Family members caring for relatives with severe disease can experience significant impacts, which are often unrecorded. Measuring these can help to understand the wider impact that a patient’s disease can have on their family and wider society, and therefore can help to demonstrate potential greater value of treatment. The FROM-16 is a validated tool for collecting family-reported outcome measures across a broad range of medical disciplines but has not been used previously to measure the unique impacts in the heterogenous group of patients receiving ATMPs and their families. Therefore, we aimed to validate the FROM-16 in this population.
When applied to family members of ATMP patients, the FROM-16 showed high reliability, through excellent internal consistency (Cronbach’s alpha = 0.917) and intraclass correlation (0.803). Confirmatory factor analysis showed only moderate fit to a two-factor model with a high RMSEA, only slightly improved in a four-factor model, which also showed a high RMSEA. A larger study may allow the generation of a more meaningful model.
Cognitive debriefing demonstrated high content validity. All participants reported that the FROM-16 was easy to complete, and non-burdensome. Most participants felt the FROM-16 addressed all areas of their life that had been impacted: One participant described the FROM-16 as “quite generic” and commented that it could be applicable even to a person who had just had a baby. Others also considered some items not to be relevant to their specific experiences. These comments reflect a specific design principle of the FROM-16, which is for it to be applicable to families of both adult and paediatric patients with a wide range of different conditions and illnesses and family circumstances as well as lived experiences. Therefore, we do not consider these views to reflect a limitation of the FROM-16 but rather a positive attribute: quality of life impact can be variable and is dependent on the current circumstances of the individual. The FROM-16 reflects the concerns reported by 130 family members/partners of patients from a wide range of medical specialties. It is therefore encouraging that a FROM that was conceptualised as a generic instrument was perceived as one.

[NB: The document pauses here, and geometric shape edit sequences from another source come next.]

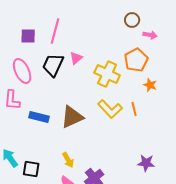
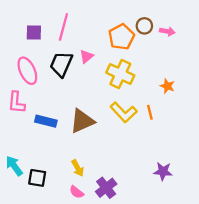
brown circle: (132, 20) -> (144, 26), moved
orange pentagon: (136, 60) -> (121, 37), moved

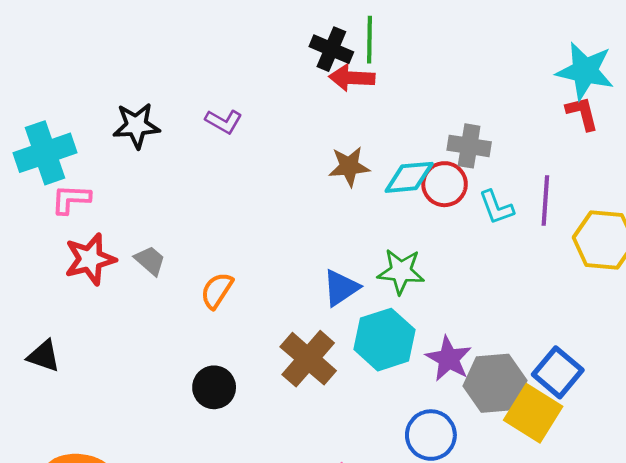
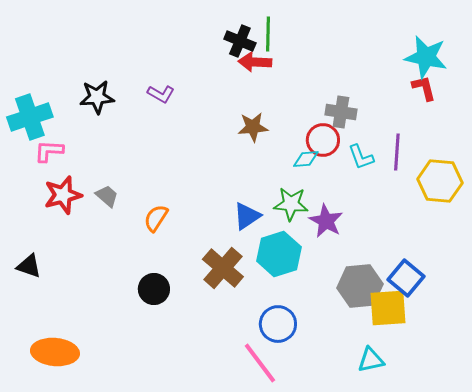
cyan diamond: (409, 177) -> (306, 159), moved, size x0.7
purple star: (449, 359) -> (326, 221), moved
yellow square: (533, 413) -> (388, 308), turned -36
blue circle: (431, 435) -> (278, 324), moved

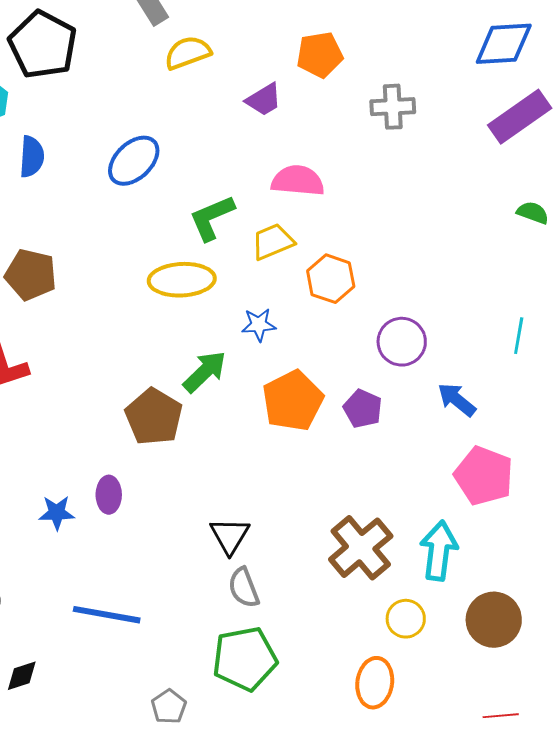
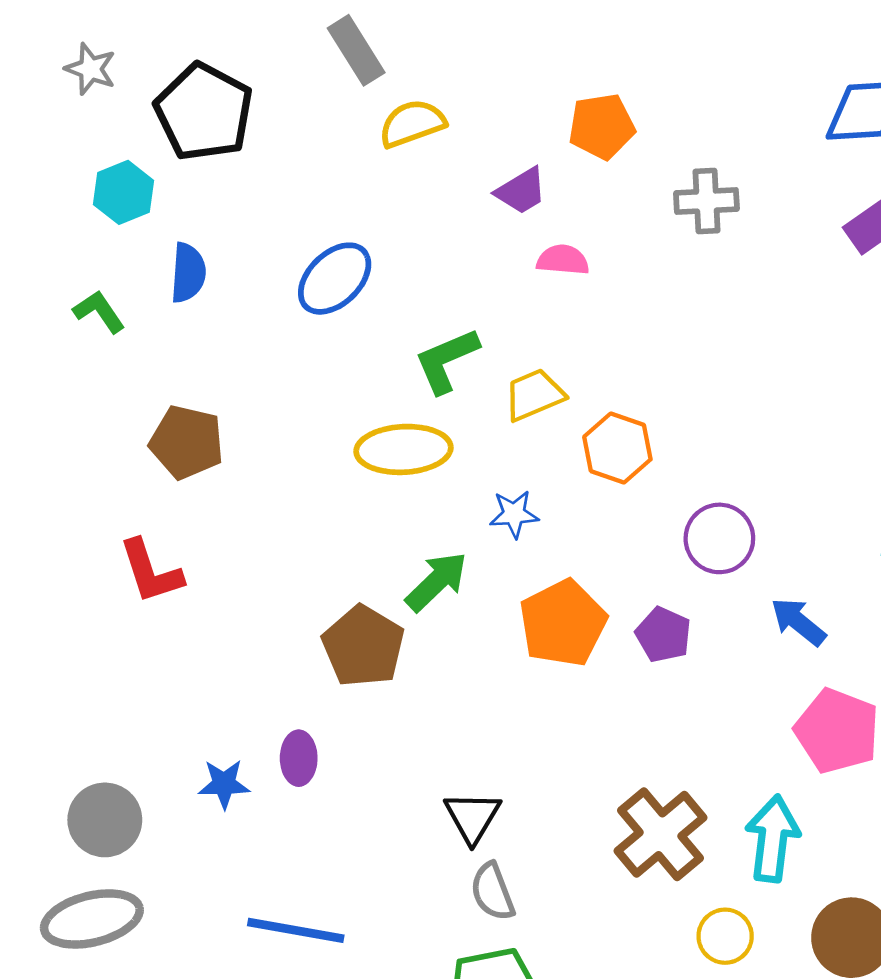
pink semicircle: (298, 181) -> (563, 260), moved, size x0.7

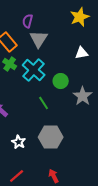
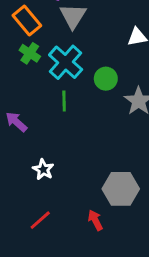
green line: (44, 103) -> (64, 101), moved, turned 32
gray hexagon: (51, 137) -> (121, 189), moved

The majority of interviewees attempted, at least once, to downplay the impacts they felt from their family member’s illness. Reasons for this were varied, such as not ascribing importance to the impacted area, or feeling as if the impact they feel was overshadowed by more important issues. Some participants also used coping strategies to lessen their perceived impact, which require additional mental or physical efforts from the family carer. We consider this to indicate a hidden or silent impact that could lead to ‘burnout’, and even depression in the family carer. This is a potential limitation of the FROM-16, which does not ask the family member to consider how important items are to them, regardless of the scale of the impact. Therefore, if using the FROM-16 to identify areas of unmet need in family carers, especially if the goal is to direct the family carer to appropriate support, consideration must be given to the importance that the family member ascribes to the impacted area of their life. This could be achieved through the routine use of a structured systematic assessment of family carers, including use of the FROM-16, to help detect hidden or silent impacts before they progress to greater future impacts.
This is highlighted additionally by participants reporting both positive and negative impacts across multiple areas of their lives (Table 2). The FROM-16 does not have a utility for qualifying impacts experienced and may encourage a user to consider negative impacts only. Family members must have an opportunity to discuss the nature of any impacts they experience during any routine monitoring.
Participants also reported neglecting their own health or struggling more with their own health issues as a result of their relative’s illness, which is also not measured by the FROM-16 (Table 4). Any routine assessment of family impact in ATMP patients should include a measure for tracking perceived impacts upon physical health of the family members, to bring this impact to light, and prevent it being part of the hidden wider impacts of disease. This will facilitate the allocation of support/resources to family members who require assistance and may prevent worsening impacts in the future.
Participants discussed that long-term planning, or the ability to “look to the future”, which they reported as having been given back to them as a result of the ATMP, also was not captured by the FROM-16 (Table 4). This suggests that when assessing impact in families of ATMP patients, an additional dimension or measure examining their perception on future outlook may be important.
This study has added to the pool of FROM-16 validation studies, with comparable scores to previous validation and development studies, however it is of interest to note that the scores reported in the current study are slightly higher (Table 1). The majority of patients recruited to this study had already received an ATMP treatment, so a reduced impact might be expected. However, family members reported ongoing impacts such as continuing to attend hospital appointments and uncertainty about the long-term treatment success as well as feelings of relief and being able to look to the future again as a direct result of the ATMP. This may explain the slightly higher total and domain scores shown in the current study. This suggests that the FROM-16 may be equally valuable in longer term monitoring; implementing FROM-16 as part of a routine monitoring system could be preferable for tracking family impacts of ATMP treatment.
Whilst the number of participants recruited to this study was small, we do not consider this to be strong limitation of the study. We sought to validate the FROM-16 in the ATMP patient population and identify any domains of unique impacts felt by the family members. Sufficient participant numbers were achieved to demonstrate validity of the FROM-16 in this population and saturation was reached during the interviews.